*** DATA TO USE Section Begins ***
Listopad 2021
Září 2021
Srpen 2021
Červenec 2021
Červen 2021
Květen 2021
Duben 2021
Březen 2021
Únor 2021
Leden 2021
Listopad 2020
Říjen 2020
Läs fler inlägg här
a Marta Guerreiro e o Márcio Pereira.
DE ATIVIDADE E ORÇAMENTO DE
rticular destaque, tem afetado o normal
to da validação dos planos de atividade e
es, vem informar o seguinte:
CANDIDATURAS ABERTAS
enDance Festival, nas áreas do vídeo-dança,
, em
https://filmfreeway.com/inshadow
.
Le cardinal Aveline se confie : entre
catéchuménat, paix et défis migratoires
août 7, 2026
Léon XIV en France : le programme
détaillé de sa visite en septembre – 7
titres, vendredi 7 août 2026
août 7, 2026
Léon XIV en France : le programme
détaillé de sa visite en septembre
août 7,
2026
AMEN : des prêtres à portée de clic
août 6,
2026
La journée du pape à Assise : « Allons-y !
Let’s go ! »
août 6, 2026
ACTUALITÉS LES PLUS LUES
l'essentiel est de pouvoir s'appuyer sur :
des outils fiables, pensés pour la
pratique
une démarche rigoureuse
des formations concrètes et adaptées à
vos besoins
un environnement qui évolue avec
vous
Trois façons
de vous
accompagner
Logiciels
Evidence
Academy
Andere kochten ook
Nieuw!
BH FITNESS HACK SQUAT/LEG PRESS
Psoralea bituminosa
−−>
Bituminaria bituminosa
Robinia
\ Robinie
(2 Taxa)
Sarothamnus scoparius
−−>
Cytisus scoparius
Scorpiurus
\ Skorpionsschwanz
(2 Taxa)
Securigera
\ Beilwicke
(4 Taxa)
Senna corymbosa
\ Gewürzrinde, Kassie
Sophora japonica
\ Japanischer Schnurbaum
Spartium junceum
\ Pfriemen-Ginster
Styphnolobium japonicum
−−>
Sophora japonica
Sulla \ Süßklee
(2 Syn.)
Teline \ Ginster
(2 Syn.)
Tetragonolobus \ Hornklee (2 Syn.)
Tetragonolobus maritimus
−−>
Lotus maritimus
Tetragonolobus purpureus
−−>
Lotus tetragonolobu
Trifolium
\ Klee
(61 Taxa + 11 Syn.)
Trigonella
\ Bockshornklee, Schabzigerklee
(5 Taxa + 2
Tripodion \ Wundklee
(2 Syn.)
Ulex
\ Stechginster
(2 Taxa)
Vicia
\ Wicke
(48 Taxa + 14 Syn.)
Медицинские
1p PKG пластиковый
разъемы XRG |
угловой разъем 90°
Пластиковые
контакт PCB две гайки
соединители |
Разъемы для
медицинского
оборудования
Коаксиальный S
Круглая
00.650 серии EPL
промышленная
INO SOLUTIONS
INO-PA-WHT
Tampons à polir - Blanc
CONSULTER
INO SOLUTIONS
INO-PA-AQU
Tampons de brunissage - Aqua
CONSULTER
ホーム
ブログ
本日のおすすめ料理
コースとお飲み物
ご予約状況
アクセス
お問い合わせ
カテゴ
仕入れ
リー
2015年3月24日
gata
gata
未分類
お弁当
*** DATA TO USE Section Ends ***
*INSTRUCTIONS FOR THE TASK*: With the line that has "BH FITNESS HACK SQUAT/LEG PRESS" as the first and the line that has "Senna corymbosa" as the last, repeat exactly that run of lines above and no more.

*REPLY*:
BH FITNESS HACK SQUAT/LEG PRESS
Psoralea bituminosa
−−>
Bituminaria bituminosa
Robinia
\ Robinie
(2 Taxa)
Sarothamnus scoparius
−−>
Cytisus scoparius
Scorpiurus
\ Skorpionsschwanz
(2 Taxa)
Securigera
\ Beilwicke
(4 Taxa)
Senna corymbosa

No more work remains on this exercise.